[Exercise brief]
The line holding "Lewis County (567, 568)" is the last one to output; start at the first line of the data, keep every line in between exactly, and leave out pictures.

[Information provided]
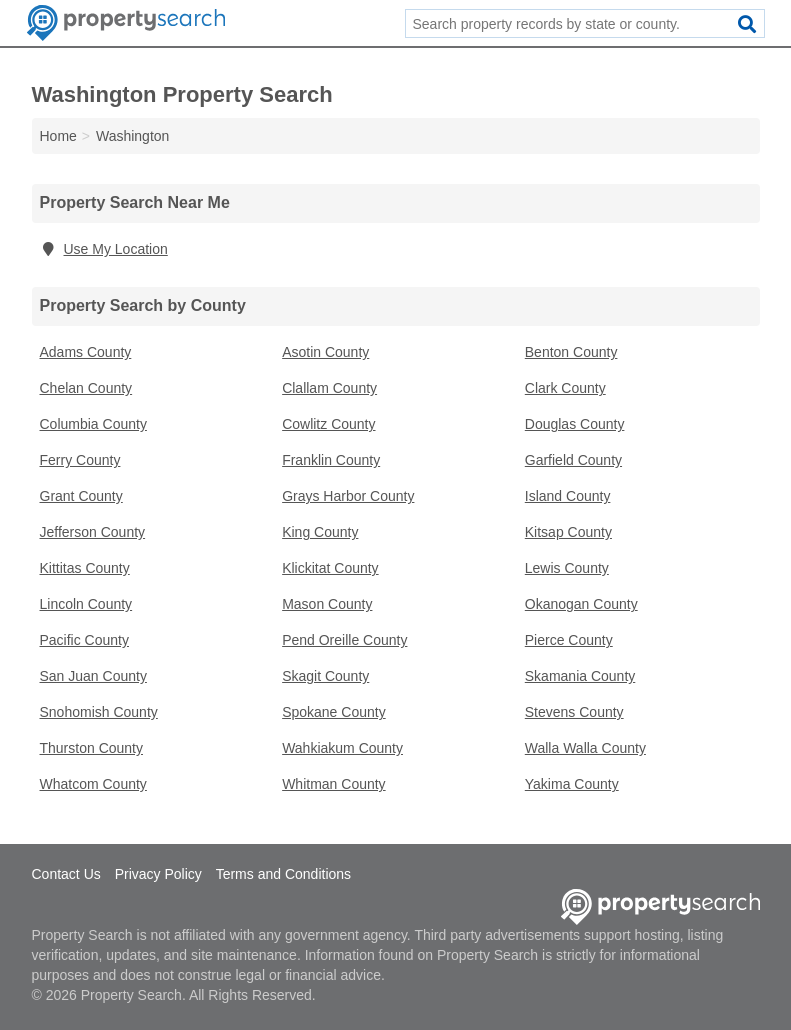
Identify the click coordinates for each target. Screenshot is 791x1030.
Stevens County (574, 712)
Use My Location (104, 249)
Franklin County (331, 460)
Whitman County (333, 784)
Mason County (327, 604)
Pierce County (569, 640)
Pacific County (84, 640)
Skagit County (325, 676)
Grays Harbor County (348, 496)
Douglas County (575, 424)
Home (58, 136)
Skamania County (580, 676)
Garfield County (573, 460)
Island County (568, 496)
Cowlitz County (328, 424)
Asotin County (325, 352)
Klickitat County (330, 568)
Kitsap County (568, 532)
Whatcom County (93, 784)
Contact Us (66, 874)
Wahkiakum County (342, 748)
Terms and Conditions (283, 874)
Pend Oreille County (344, 640)
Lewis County (567, 568)
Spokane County (334, 712)
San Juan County (93, 676)
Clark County (565, 388)
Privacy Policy (158, 874)
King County (320, 532)
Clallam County (329, 388)
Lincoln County (86, 604)
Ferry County (80, 460)
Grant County (81, 496)
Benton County (571, 352)
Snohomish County (99, 712)
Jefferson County (93, 532)
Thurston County (92, 748)
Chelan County (86, 388)
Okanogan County (581, 604)
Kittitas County (85, 568)
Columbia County (93, 424)
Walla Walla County (585, 748)
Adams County (86, 352)
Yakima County (572, 784)
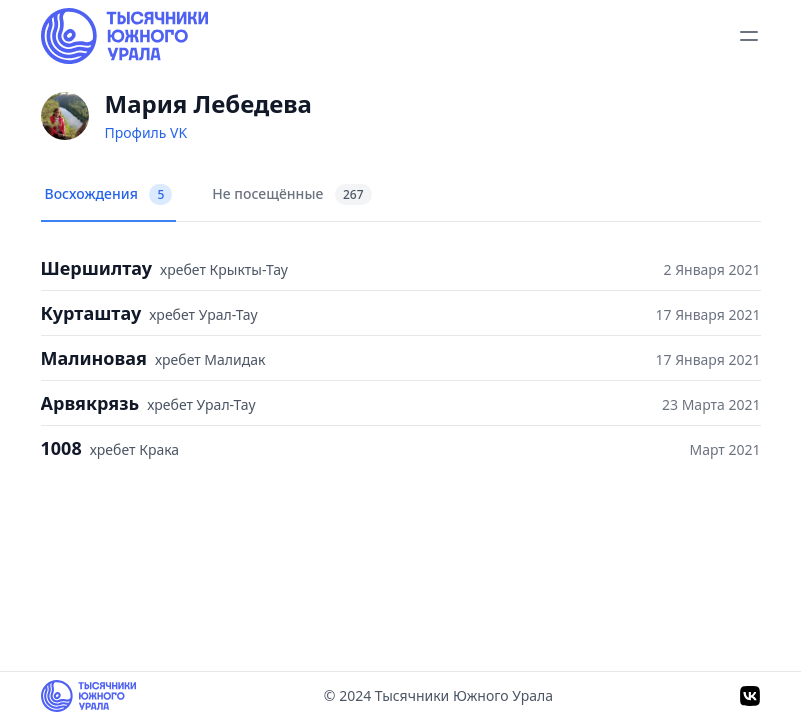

[Solution to this problem]
Identify the click coordinates for each target. Screenshot is 791x1030.
Stevens County (574, 712)
Use My Location (104, 249)
Franklin County (331, 460)
Whitman County (333, 784)
Mason County (327, 604)
Pierce County (569, 640)
Pacific County (84, 640)
Skagit County (325, 676)
Grays Harbor County (348, 496)
Douglas County (575, 424)
Home (58, 136)
Skamania County (580, 676)
Garfield County (573, 460)
Island County (568, 496)
Cowlitz County (328, 424)
Asotin County (325, 352)
Klickitat County (330, 568)
Kitsap County (568, 532)
Whatcom County (93, 784)
Contact Us (66, 874)
Wahkiakum County (342, 748)
Terms and Conditions (283, 874)
Pend Oreille County (344, 640)
Lewis County (567, 568)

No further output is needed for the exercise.